The situation in the country continues to deteriorate for Tamils. The landslide victory of new president Gotabaya Rajapaksa in last November’s elections is just one example. Gotabaya oversaw the mass killings of Tamils and the operations of paramilitary death squads as Defence Secretary in 2009. As Human Rights Watch South Asia Director Meenakshi Ganguly noted in January: “Gotabaya Rajapaksa and senior appointees linked to wartime abuses are wasting no time dismantling the human rights gains of recent years”.

Douglas Devanada, a former paramilitary leader, has been appointed to Gotabaya’s cabinet. Devanada trafficked vulnerable Tamil children into forced labour and child prostitution under Gotabaya’s watch, according to US diplomatic sources. And Gotabaya recently pardoned Sri Lankan soldier Sunil Rathnayake for the brutal torture and massacre of eight Tamils, including three teenagers and a five-year-old child. The eight were returning to inspect their homes after being displaced by war.
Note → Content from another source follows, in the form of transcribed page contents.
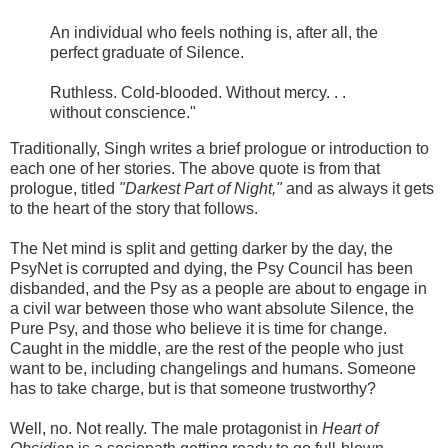
An individual who feels nothing is, after all, the
perfect graduate of Silence.
Ruthless. Cold-blooded. Without mercy. . .
without conscience."
Traditionally, Singh writes a brief prologue or introduction to
each one of her stories. The above quote is from that
prologue, titled
"Darkest Part of Night,"
and as always it gets
to the heart of the story that follows.
The Net mind is split and getting darker by the day, the
PsyNet is corrupted and dying, the Psy Council has been
disbanded, and the Psy as a people are about to engage in
a civil war between those who want absolute Silence, the
Pure Psy, and those who believe it is time for change.
Caught in the middle, are the rest of the people who just
want to be, including changelings and humans. Someone
has to take charge, but is that someone trustworthy?
Well, no. Not really. The male protagonist in
Heart of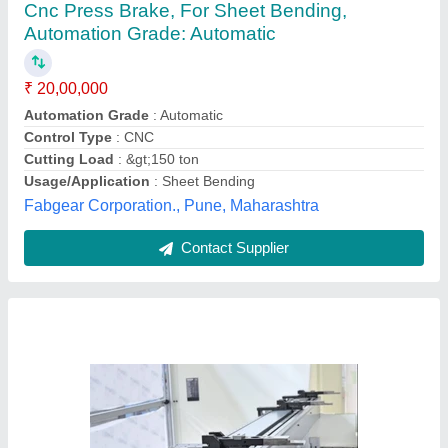
CNC Press Brakes, Capacity: 100 TON,
Automation Grade: Automatic
₹ 25,00,000
Automation Grade
: Automatic
Availability
: In Stock
Capacity
: 100 TON
Color
: ANY
Las-tronics Technology Private Limited, ahemdabad,
Gujarat
Contact Supplier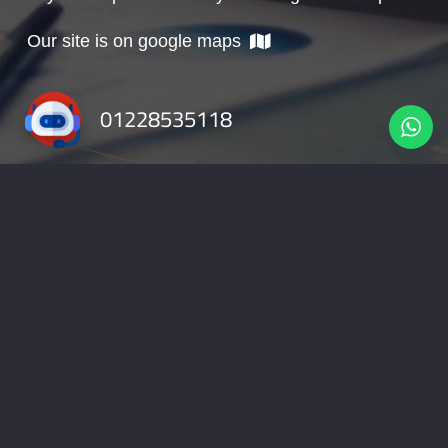
Our site is on google maps
01228535118
info@nabadv.com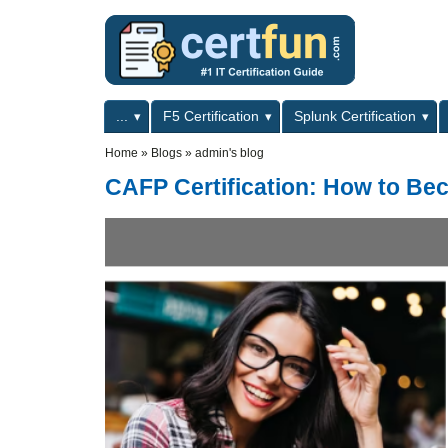
Skip to main content
Skip to search
Primary menu
...
F5 Certification
Splunk Certification
Secondary menu
Home
»
Blogs
»
admin's blog
CAFP Certification: How to Be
The Sri Lankan government is committed to maintaining the military occupation in Tamil-majority areas in the north and east of Sri Lanka, as well as the draconian Prevention of Terrorism Act.
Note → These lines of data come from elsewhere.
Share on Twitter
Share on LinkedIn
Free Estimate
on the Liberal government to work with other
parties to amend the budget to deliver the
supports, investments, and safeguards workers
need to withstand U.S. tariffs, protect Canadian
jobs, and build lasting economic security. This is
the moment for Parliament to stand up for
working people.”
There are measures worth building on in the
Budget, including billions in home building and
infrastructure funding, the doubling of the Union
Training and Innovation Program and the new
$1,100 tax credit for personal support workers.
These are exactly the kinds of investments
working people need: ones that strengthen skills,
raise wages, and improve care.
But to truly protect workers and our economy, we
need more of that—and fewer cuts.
Ben Emmerson, former UN Special Rapporteur on the promotion and protection of human rights while countering terrorism, noted: “All the evidence points to the fact that the use of torture was ‘routine and endemic’ against people held under the deeply-flawed Prevention of Terrorism Act. The Tamil community has borne the brunt of the state’s well-oiled torture apparatus, as the law is used disproportionately against them”.

Aran Mylvaganam is a spokesperson for the Tamil Refugee Council.